Several strengths of this study are noteworthy. Our study provided important information on the treatment of adults with ADHD, a population that is increasing but has received limited research attention. Using more than a decade of administrative data that include detailed prescription information from 29 states allowed us to examine secular changes in concurrent stimulant-opioid use. We also explored a broad range of potentially associated factors, such as physical comorbidities, which have rarely been considered in the literature for stimulant-opioid polypharmacy.

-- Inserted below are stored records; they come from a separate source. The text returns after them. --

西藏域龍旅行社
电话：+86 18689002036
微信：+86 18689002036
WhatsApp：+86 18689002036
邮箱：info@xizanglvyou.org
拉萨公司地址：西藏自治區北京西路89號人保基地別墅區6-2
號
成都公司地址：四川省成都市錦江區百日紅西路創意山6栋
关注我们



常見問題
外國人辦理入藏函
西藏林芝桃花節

The present study shares limitations common to observational studies based on administrative data. First, MAX data captured only prescription medications filled and reimbursed by Medicaid, without information on medications obtained through other channels, such as paying for prescription fills with cash or obtaining medications through illicit sources. Considering that opioid prescription fills are commonly paid out of pocket,[47] our reported prevalence of concurrent stimulant-opioid use may be too low. In addition, the data provided no information on whether prescribed opioids were intended for regular use or as needed. Using strict definitions of overlapping treatment periods that were defined based on the dispensed days’ supply (assuming daily use) might have underestimated long-term concurrent use. Furthermore, our data did not allow us to determine the intended clinical indications for each prescribed medication, which limited our ability to assess the appropriateness of the observed concurrent use of stimulants and opioids. We identified the study sample of patients with ADHD based on the disease diagnosis codes for inpatient or outpatient encounters, which may have excluded patients with ADHD who did not seek medical care. Our findings from the 1999 to 2010 MAX data may not reflect recent changes in clinical opioid prescribing practice because several initiatives were implemented after 2010 to educate physicians to reduce unsafe opioid prescribing. Our study results are only generalizable to the Medicaid fee-for-service plans of 29 states. We selected these states based on absolute Medicaid enrollment numbers, resulting in the capture of more than 80% of all Medicaid beneficiaries. However, restrictions to fee-for-service plans resulted in varying representation of individual states and study years (because of growing managed care penetration over time). Future studies that extend to other states’ populations of adults with ADHD in more recent time periods will contribute to our understanding of the differences in rates and patterns of concurrent stimulant-opioid use as well as to the association of concurrent use with adverse outcomes.

Conclusions

Among Medicaid-enrolled adults with ADHD, long-term concurrent use of stimulants and opioids was common and increased over time. Prevalent long-term stimulant-opioid use was associated with older age, non-Hispanic white race/ethnicity, southern US residency, and a diagnosis of substance abuse disorder, depression, anxiety disorder, chronic pain, COPD, or cardiovascular disease. Clinical and research priorities should be made toward understanding the benefits and risks of the long-term coadministration of stimulants and opioids in the management of ADHD and co-occurring pain conditions.